Occidental's announcement reflects the disruptive challenge that the North American Shale Revolution has created for the traditional global Oil & Gas business model. An oil-focused producer, Occidental has seemed to be exonerated from the competitive pressures that natural gas operators have encountered in the past two-three years. With oil prices staying at very attractive levels, Occidental has been often perceived as a safe haven for energy investments. Maybe overlooked, however, is the fact that the Shale Revolution has rendered almost obsolete one of Occidental's core competitive advantages that the company has always prided itself on: access to resources in the Middle East and other international areas.

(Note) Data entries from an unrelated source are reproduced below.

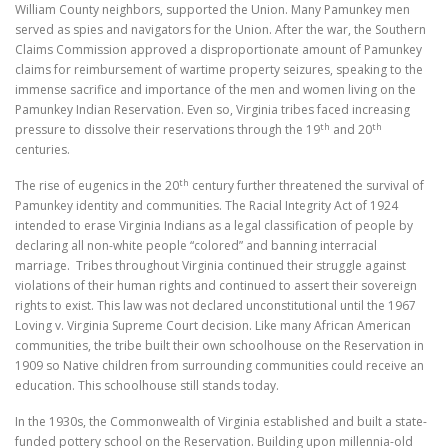
William County neighbors, supported the Union. Many Pamunkey men
served as spies and navigators for the Union. After the war, the Southern
Claims Commission approved a disproportionate amount of Pamunkey
claims for reimbursement of wartime property seizures, speaking to the
immense sacrifice and importance of the men and women living on the
Pamunkey Indian Reservation. Even so, Virginia tribes faced increasing
th
th
pressure to dissolve their reservations through the 19
and 20
centuries.
th
The rise of eugenics in the 20
century further threatened the survival of
Pamunkey identity and communities. The Racial Integrity Act of 1924
intended to erase Virginia Indians as a legal classification of people by
declaring all non-white people “colored” and banning interracial
marriage.
Tribes throughout Virginia continued their struggle against
violations of their human rights and continued to assert their sovereign
rights to exist. This law was not declared unconstitutional until the 1967
Loving v. Virginia Supreme Court decision. Like many African American
communities, the tribe built their own schoolhouse on the Reservation in
1909 so Native children from surrounding communities could receive an
education. This schoolhouse still stands today.
In the 1930s, the Commonwealth of Virginia established and built a state-
funded pottery school on the Reservation. Building upon millennia-old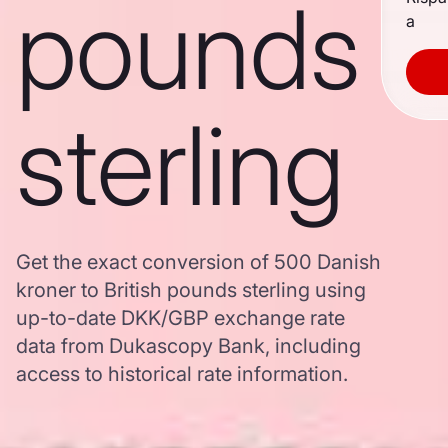
pounds
a
sterling
Get the exact conversion of 500 Danish
kroner to British pounds sterling using
up-to-date DKK/GBP exchange rate
data from Dukascopy Bank, including
access to historical rate information.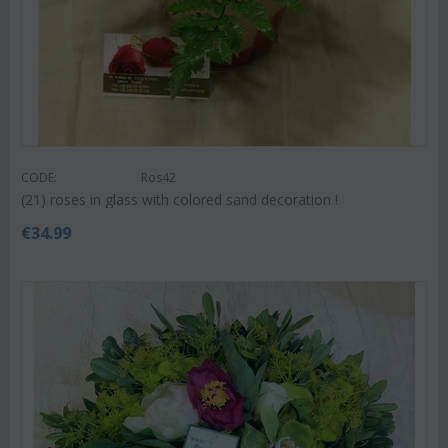
CODE:
Ros42
(21) roses in glass with colored sand decoration !
€
34.99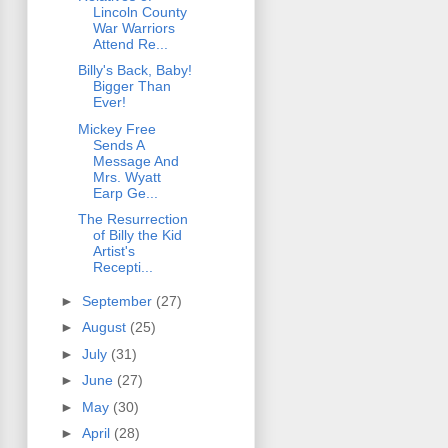
Lincoln County
War Warriors
Attend Re...
Billy's Back, Baby!
Bigger Than
Ever!
Mickey Free
Sends A
Message And
Mrs. Wyatt
Earp Ge...
The Resurrection
of Billy the Kid
Artist's
Recepti...
►
September
(27)
►
August
(25)
►
July
(31)
►
June
(27)
►
May
(30)
►
April
(28)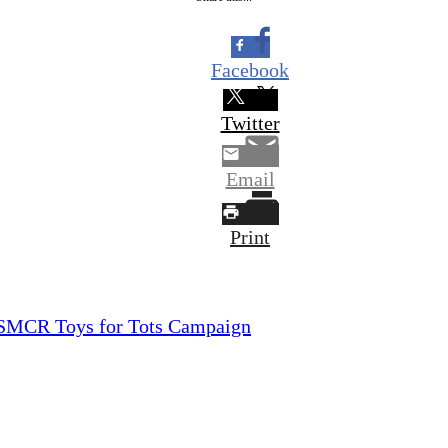
Facebook
Twitter
Email
Print
 USMCR Toys for Tots Campaign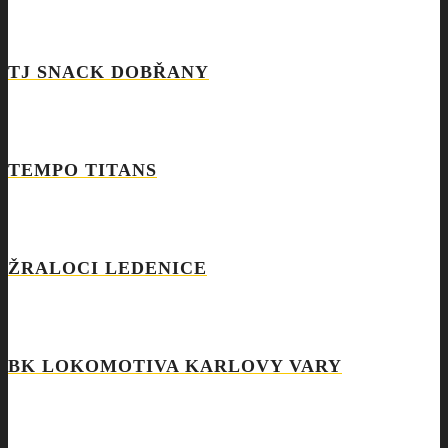
TJ SNACK DOBŘANY
TEMPO TITANS
ŽRALOCI LEDENICE
BK LOKOMOTIVA KARLOVY VARY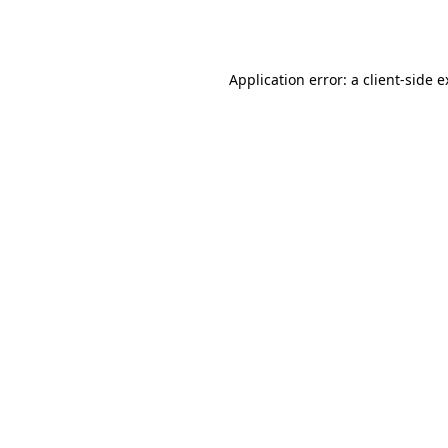
Application error: a
client
-side 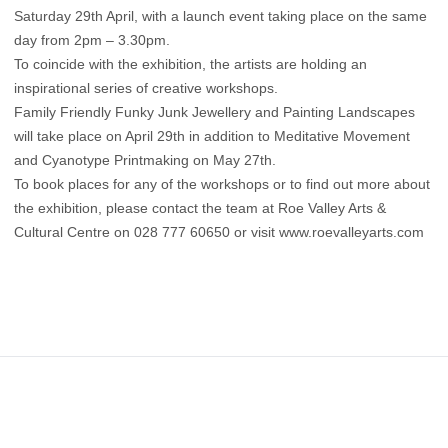
Saturday 29th April, with a launch event taking place on the same
day from 2pm – 3.30pm.
To coincide with the exhibition, the artists are holding an
inspirational series of creative workshops.
Family Friendly Funky Junk Jewellery and Painting Landscapes
will take place on April 29th in addition to Meditative Movement
and Cyanotype Printmaking on May 27th.
To book places for any of the workshops or to find out more about
the exhibition, please contact the team at Roe Valley Arts &
Cultural Centre on 028 777 60650 or visit www.roevalleyarts.com
Footer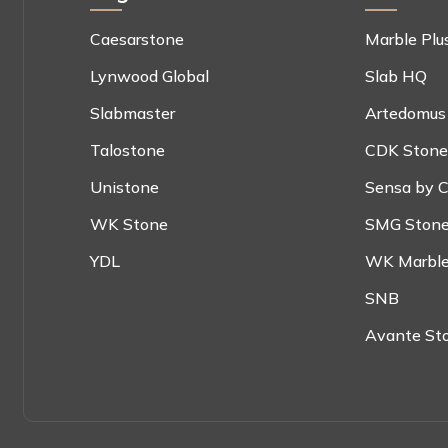
Caesarstone
Marble Plu
Lynwood Global
Slab HQ
Slabmaster
Artedomus
Talostone
CDK Stone
Unistone
Sensa by C
WK Stone
SMG Ston
YDL
WK Marble
SNB
Avante St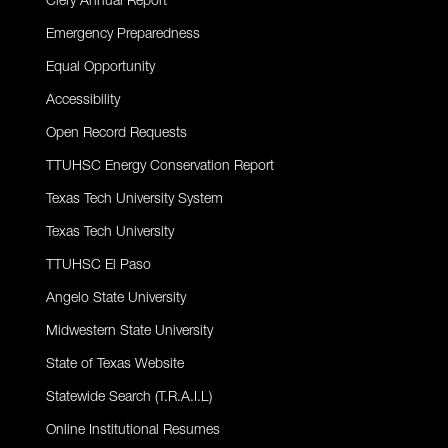
Clery Annual Report
Emergency Preparedness
Equal Opportunity
Accessibility
Open Record Requests
TTUHSC Energy Conservation Report
Texas Tech University System
Texas Tech University
TTUHSC El Paso
Angelo State University
Midwestern State University
State of Texas Website
Statewide Search (T.R.A.I.L)
Online Institutional Resumes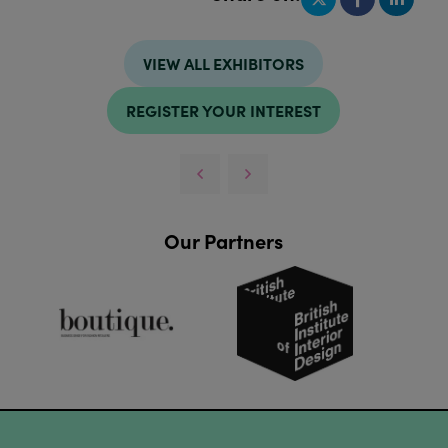
VIEW ALL EXHIBITORS
REGISTER YOUR INTEREST
Our Partners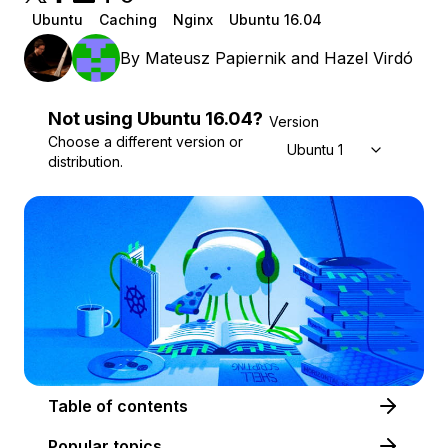
Ubuntu
Caching
Nginx
Ubuntu 16.04
By
Mateusz Papiernik
and
Hazel Virdó
Not using
Ubuntu
16.04
?
Version
Choose a different version or
Ubuntu 16.04
distribution.
Table of contents
Popular topics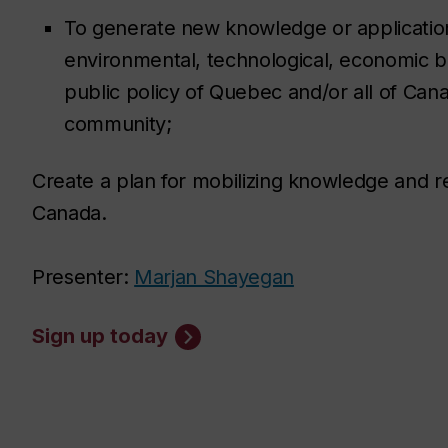
To generate new knowledge or application
environmental, technological, economic b
public policy of Quebec and/or all of Cana
community;
Create a plan for mobilizing knowledge and re
Canada.
Presenter:
Marjan Shayegan
Sign up today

As the shale technology quickly moved from dry gas shales to oil shales, access to resources has become less of a critical issue for independent operators. The magnitude of the already identified oil shale opportunities in the politically safe U.S. and Canada (such as, for example, the Permian stacked-pay plays) is so tremendous, that many operators, including newcomers, now have a viable venue to build and quickly expand oil operations, often from scratch. Balance sheet size and deeply entrenched connections in the Middle East are no longer critical to success. Moreover, Tier I oil shales in the U.S have already demonstrated their ability to deliver large-scale growth and exceptionally high returns on investment, competing with or exceeding returns from PSA-style arrangements in areas dominated by national oil companies, such as the Middle East and North Africa.
Essentially a pure play oil producer, for many years Occidental has been blessed with a position in the sweet spot of the commodity cycle. However, like many of its mega-capitalization peers, the company has been slow to recognize the onset of the shale technology and the radical shift in operating models within North America's Oil & Gas. Oxy has not capitalized nearly enough on the remarkable asset platform it has had in the U.S. to capture prime positions in emerging shale plays. The Williston Basin is a clear example, where Oxy is in the second tier of operators measured both by the location of its acreage and well results.
While Oxy's shift in strategy is a much-needed initial step as the company is trying to adapt to the new industry realities, many more steps are required for ultimate success. Even after the company's portfolio is simplified, Oxy will still face the challenge of catching up to the leaders in its peer group (such as EOG Resources [EOG], Continental Resources [CLR] and Pioneer Natural Resources [PXD], just to name a few) in capturing access to the most productive sweet spots in emerging resource plays and re-building organizational culture for success in this somewhat new to Oxy technological area. Large size is not necessarily an advantage in that regard.
The announced new strategic course certainly opens many options for Occidental. The divestitures are expected to generate a significant amount of proceeds. Occidental's press release states that these funds, together with the excess cash on the company's balance sheet, will be used "to reduce Occidental's capitalization" (i.e., pursue stock buy backs or pay out special dividends). Strategic acquisitions to gain or expand critical mass in the company's core areas of operation also come to mind as an alternative.
Occidental expects to complete the strategic review in the coming months.
Disclosure: I have no positions in any stocks mentioned, and no plans to initiate any positions within the next 72 hours. I wrote this article myself, and it expresses my own opinions. I am not receiving compensation for it (other than from Seeking Alpha). I have no business relationship with any company whose stock is mentioned in this article.